It will also wish to protect its strategic Belts and Roads initiatives, Xi’s signature project for projecting Chinese power. Like the US-led post-war Marshall Plan, Xi sees this linking of key economic hubs around the globe as a bridgehead to a China-dominated future.
China’s western frontiers and its central Asian neighbours - including Xinjiang, home to the Muslim Uighurs- hold vast reserves of oil and gas. These are lifelines that China must preserve not least to keep its economy growing.
On the other hand China has been building a strategic relationship with Putin (as it has with other anti-western states like Iran) as part of its plan to overtake the US as the world’s number one power.
Churchill called Russia a riddle wrapped in a mystery inside an enigma
In a move which would have been unthinkable not long ago, China is exploring closer links with its vast neighbour India, with whom it fought a war across the Himalayas in 1962. Despite continuing tensions along the disputed border China is India’s second largest trading partner.
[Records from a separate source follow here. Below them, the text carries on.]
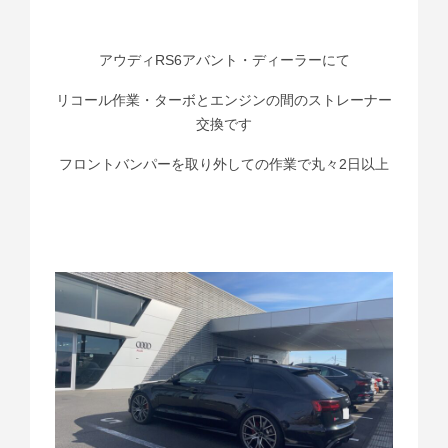
アウディRS6アバント・ディーラーにて
リコール作業・ターボとエンジンの間のストレーナー
交換です
フロントバンパーを取り外しての作業で丸々2日以上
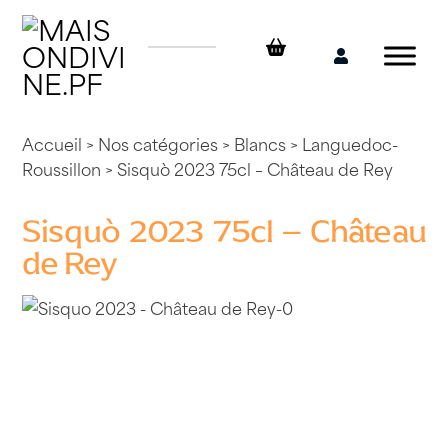
Skip
to
content
Mon
compte
Accueil
>
Nos catégories
>
Blancs
>
Languedoc-
Roussillon
> Sisquò 2023 75cl – Château de Rey
Sisquò 2023 75cl – Château
de Rey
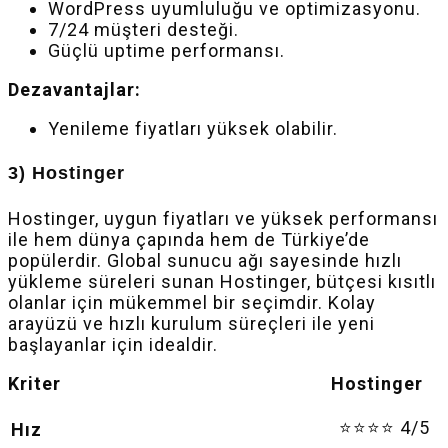
WordPress uyumluluğu ve optimizasyonu.
7/24 müşteri desteği.
Güçlü uptime performansı.
Dezavantajlar:
Yenileme fiyatları yüksek olabilir.
3) Hostinger
Hostinger, uygun fiyatları ve yüksek performansı
ile hem dünya çapında hem de Türkiye’de
popülerdir. Global sunucu ağı sayesinde hızlı
yükleme süreleri sunan Hostinger, bütçesi kısıtlı
olanlar için mükemmel bir seçimdir. Kolay
arayüzü ve hızlı kurulum süreçleri ile yeni
başlayanlar için idealdir.
Kriter Hostinger
⭐⭐⭐⭐ 4/5
Hız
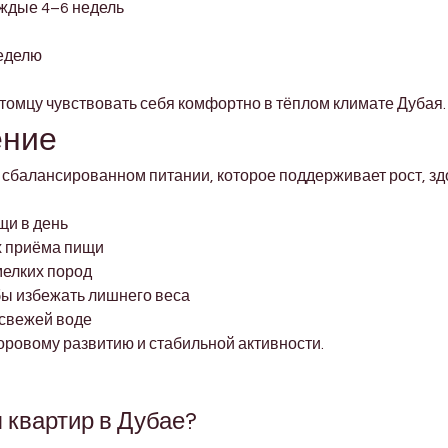
ждые 4–6 недель
неделю
томцу чувствовать себя комфортно в тёплом климате Дубая.
ение
сбалансированном питании, которое поддерживает рост, зд
щи в день
х приёма пищи
мелких пород
бы избежать лишнего веса
 свежей воде
оровому развитию и стабильной активности.
 квартир в Дубае?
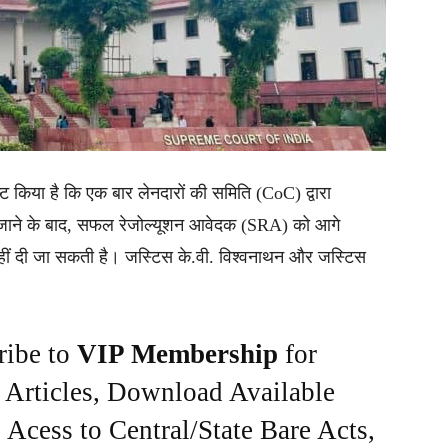
्पष्ट किया है कि एक बार लेनदारों की समिति (CoC) द्वारा
िए जाने के बाद, सफल रेजोल्यूशन आवेदक (SRA) को आगे
नहीं दी जा सकती है। जस्टिस के.वी. विश्वनाथन और जस्टिस
ribe to
VIP Membership
for
e Articles, Download Available
Acess to Central/State Bare Acts,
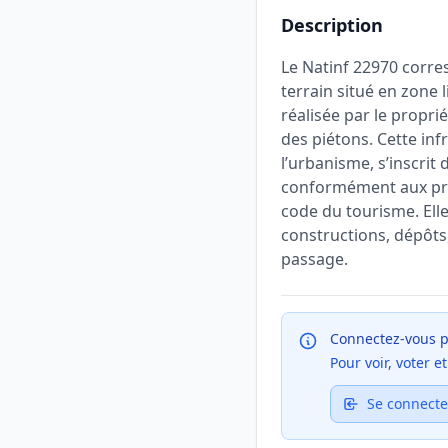
Description
Le Natinf 22970 corres
terrain situé en zone 
réalisée par le proprié
des piétons. Cette inf
l’urbanisme, s’inscrit 
conformément aux prin
code du tourisme. Elle
constructions, dépôts, 
passage.
Connectez-vous p
Pour voir, voter 
Se connecte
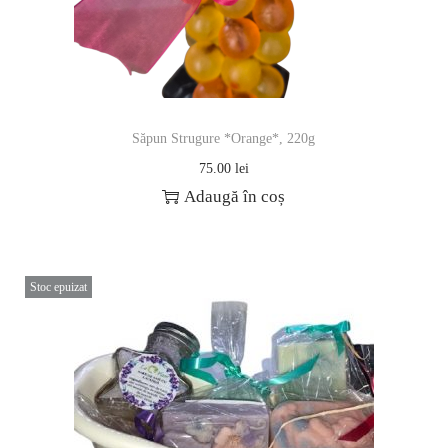
Săpun Strugure *Orange*, 220g
75.00
lei
Adaugă în coș
Stoc epuizat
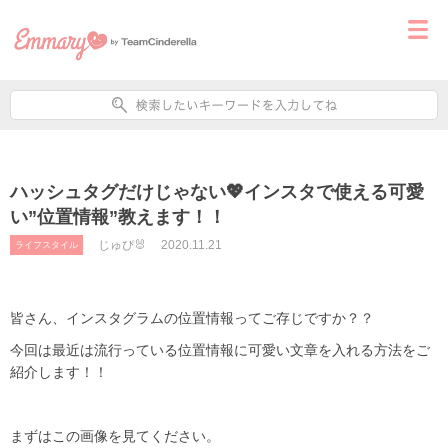
ハッシュタグだけじゃない💖インスタで使える可愛
い”位置情報”教えます！！
じゅぴ🐰
2020.11.21
ライフスタイル
皆さん、インスタグラムの位置情報ってご存じですか？？
今回は最近は流行っている位置情報に可愛い文章を入れる方法をご
紹介します！！
まずはこの画像を見てください。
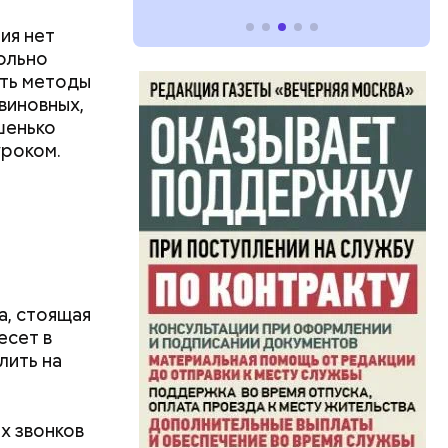
ия нет
ольно
ать методы
виновных,
шенько
уроком.
, стоящая
есет в
лить на
х звонков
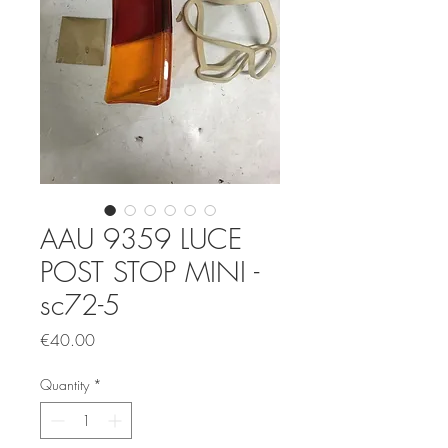
AAU 9359 LUCE
POST STOP MINI -
sc72-5
Price
€40.00
Quantity
*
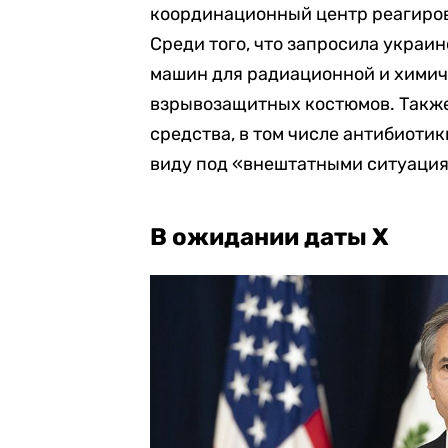
координационный центр реагиров
Среди того, что запросила украин
машин для радиационной и химиче
взрывозащитных костюмов. Также
средства, в том числе антибиотик
виду под «внештатными ситуациям
В ожидании даты Х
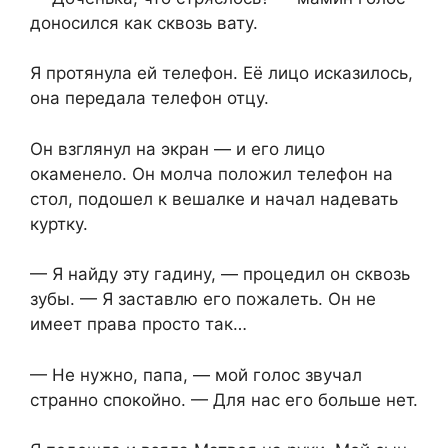
доносился как сквозь вату.
Я протянула ей телефон. Её лицо исказилось,
она передала телефон отцу.
Он взглянул на экран — и его лицо
окаменело. Он молча положил телефон на
стол, подошел к вешалке и начал надевать
куртку.
— Я найду эту гадину, — процедил он сквозь
зубы. — Я заставлю его пожалеть. Он не
имеет права просто так…
— Не нужно, папа, — мой голос звучал
странно спокойно. — Для нас его больше нет.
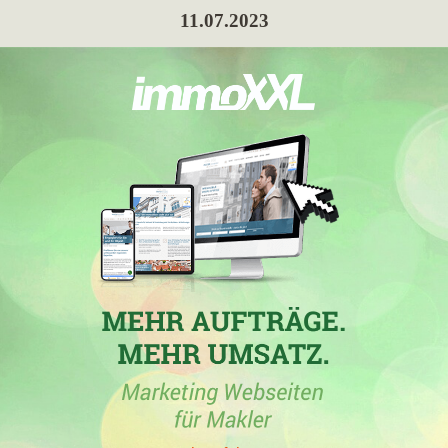
11.07.2023
KREFA Immobilien GmbH & Co. Vertriebs KG
in Duisburg
mit der Homepage
krefa-gruppe.de
hat am 11.07.2023 mit
insgesamt 31,02 Gesamtpunkten ihre bisher höchste
Gesamtpunktzahl erreicht.
05.04.2023
KREFA Immobilien GmbH & Co. Vertriebs KG
in Duisburg
mit der Domain
krefa-gruppe.de
hat am 05.04.2023 mit
insgesamt 27,55 Gesamtpunkten ihre bisher höchste
Gesamtpunktzahl erreicht.
07.03.2023
KREFA Immobilien GmbH & Co. Vertriebs KG
in Duisburg
mit der Homepage
krefa-gruppe.de
hat am 07.03.2023 mit
insgesamt 14,9 Gesamtpunkten ihre bisher höchste
Gesamtpunktzahl erreicht.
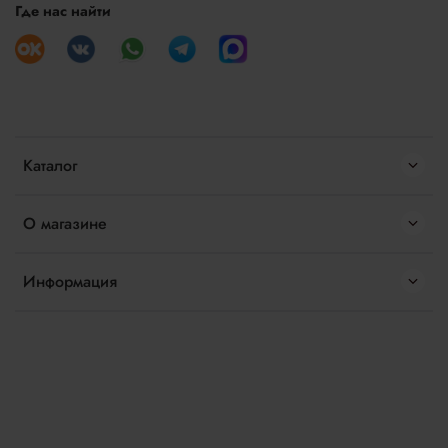
Где нас найти
Каталог
О магазине
Информация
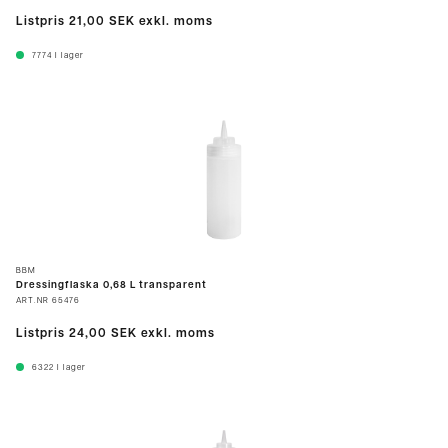
Listpris
21,00 SEK
exkl. moms
7774
I lager
BBM
Dressingflaska 0,68 L transparent
ART.NR
65476
Listpris
24,00 SEK
exkl. moms
6322
I lager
Narendra Modi, the Indian Prime Minister, has refused to condemn Russia’s aggression in Ukraine. A politically non-aligned India equidistant between China, Russia and the west, poses a serious headache.
Xi, with an eye on Taiwan, will be carefully assessing the consequences of the Russian leader’s attempt to grab Ukraine. Putin’s dream of a Greater Russia incorporating its Slavic neighbours is a neat mirror image of Beijing’s One-China policy. These are the ties that bind.
In 1939 on the day when World War II was (also) a month old Winston Churchill famously referred to Russia as a “ riddle, wrapped in a mystery, inside an enigma”.
Russia had just invaded Poland from the east, 17 days after Hitler’s panzer divisions had rolled in from the west.
This was an odd non-condemnation of Stalin’s action by the fiercely anti-Bolshevik Churchill. But Churchill, unlike most war leaders, could see round corners. He understood that national interest, not short-term advantage, would dictate the course of the war. Russia’s pact with Nazi Germany would not last.
He was right. Barely 18 months later to Stalin’s astonishment, but not Churchills, Hitler fatefully invaded the Soviet Union.
China will support Putin, or like Churchill, not condemn him outright for as long as he does not become a liability. Xi has to walk a tightrope but he controls both ends.
We are likely to see some help going Moscow’s way but weighed carefully against its interests as a titan of the world economy. China first and China last.
None of which is good news for the US, the EU or Britain weakened by divisions, nationalism, Brexit and spectacular foreign policy failures such as Iraq and Afghanistan over the past 30 years.
The west is united in its determination to see Putin fail. The battle for Ukraine is framed as one between autocrats and democrats. There is some truth in this.
But its influence is severely diminished as the new world order rearranges itself around the new alliances which we are struggling to keep up with.